The largest advisory covers all state waters in the Gulf of Mexico — nearly 1,200 square miles (3108 sq. kilometers).
Clicking on a fish-and-fish-hook icon brings up the advisory. Zoom in and larger bodies of water in affected areas show up in dark blue. Those areas also are clickable, but are approximations — adjacent areas of dark and light blue aren’t boundaries, Department of Environmental Quality scientist Al Hindrichs said in an email Friday.
“Be sure to read the details,” he said Wednesday in a telephone interview from Baton Rouge. That’s because recommendations depend on what’s been found in fish from a given area and how much of it there was, so they vary widely from place to place.

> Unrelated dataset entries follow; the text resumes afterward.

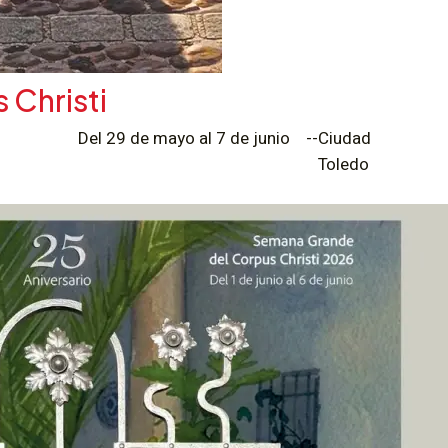
Christi
Del 29 de mayo al 7 de junio
--
Ciudad
Toledo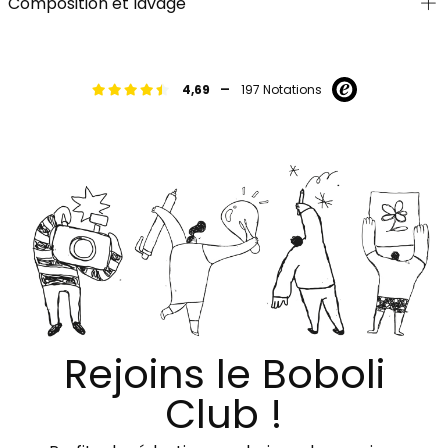
Composition et lavage
-
4,69
197 Notations
Rejoins le Boboli
Club !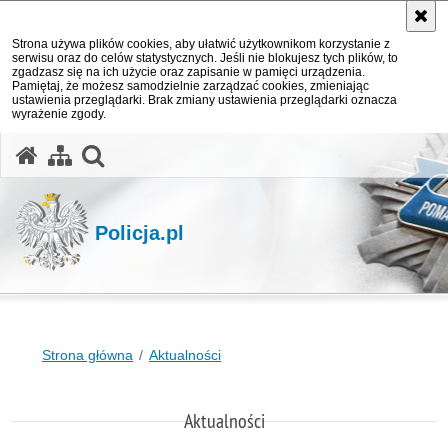
Strona używa plików cookies, aby ułatwić użytkownikom korzystanie z
serwisu oraz do celów statystycznych. Jeśli nie blokujesz tych plików, to
zgadzasz się na ich użycie oraz zapisanie w pamięci urządzenia.
Pamiętaj, że możesz samodzielnie zarządzać cookies, zmieniając
ustawienia przeglądarki. Brak zmiany ustawienia przeglądarki oznacza
wyrażenie zgody.
otwórz wyszukiwarkę
Policja.pl
Strona główna
Aktualności
Aktualności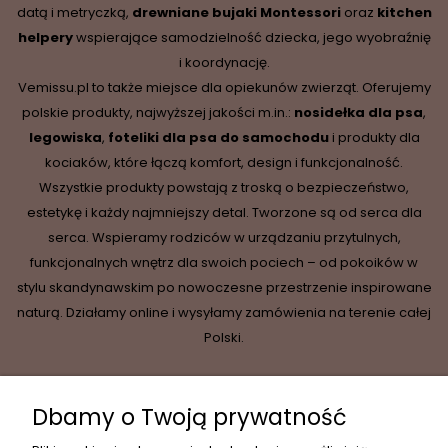
datą i metryczką,
drewniane
bujaki Montessori
oraz
kitchen
helpery
wspierające samodzielność dziecka, jego wyobraźnię
i koordynację.
Vemissu.pl to także miejsce dla opiekunów zwierząt. Oferujemy
polskie produkty, najwyższej jakości m.in.:
nosidełka dla psa
,
legowiska
,
foteliki dla psa do samochodu
i produkty dla
kociaków, które łączą komfort, design i funkcjonalność.
Wszystkie produkty powstają z troską o bezpieczeństwo,
estetykę i każdy najmniejszy detal. Tworzone są od serca dla
serca. Wspieramy rodziców w urządzaniu przytulnych,
funkcjonalnych wnętrz dla swoich pociech – od pokoików w
stylu skandynawskim po nowoczesne przestrzenie inspirowane
naturą. Działamy online i wysyłamy zamówienia na terenie całej
Polski.
Dbamy o Twoją prywatność
INFORMACJE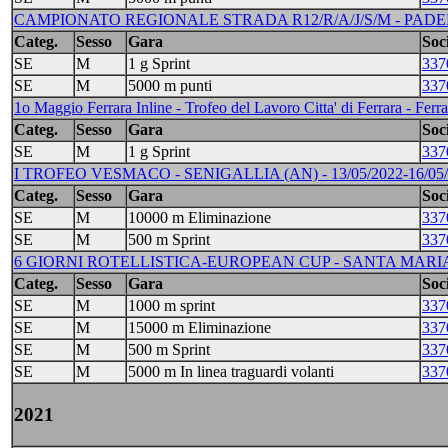
CAMPIONATO REGIONALE STRADA R12/R/A/J/S/M - PADERNO
Categ.
Sesso
Gara
Soci
SE
M
1 g Sprint
337
SE
M
5000 m punti
337
1o Maggio Ferrara Inline - Trofeo del Lavoro Citta' di Ferrara - Ferr
Categ.
Sesso
Gara
Soci
SE
M
1 g Sprint
337
I TROFEO VESMACO - SENIGALLIA (AN) - 13/05/2022-16/05/
Categ.
Sesso
Gara
Soci
SE
M
10000 m Eliminazione
337
SE
M
500 m Sprint
337
6 GIORNI ROTELLISTICA-EUROPEAN CUP - SANTA MARIA 
Categ.
Sesso
Gara
Soci
SE
M
1000 m sprint
337
SE
M
15000 m Eliminazione
337
SE
M
500 m Sprint
337
SE
M
5000 m In linea traguardi volanti
337
2021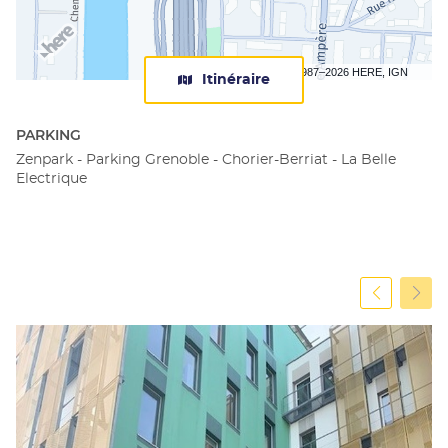
Terms of use
© 1987–2026 HERE, IGN
Itinéraire
jusqu'au
centre
Apec
PARKING
Grenoble
Zenpark - Parking Grenoble - Chorier-Berriat - La Belle
Electrique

For instance, the state says nobody should eat any fish from Capitol Lake in Baton Rouge, while in the Upper Calcasieu Estuary, only crab fat is on the do-not-eat list. For 83 miles along the Tensas River, the advisory states only, “Long-term fish consumption may cause health risk.”
The Gulf advisory is complicated. Most people are advised against eating more than a total of four 8-ounce servings a month of fish caught in state waters, except for king mackerel. People should eat no more than two meals a month of king mackerel — and only then if the fish is less than 39 inches long. Women of childbearing age and children below age 7 should not eat any king mackerel and no more than one meal a month of cobia, blackfin tuna, and greater amberjack.
In advisory language, “one meal” means 8 ounces.
The advisories also describe which chemical, heavy metal or other substance causes the problem.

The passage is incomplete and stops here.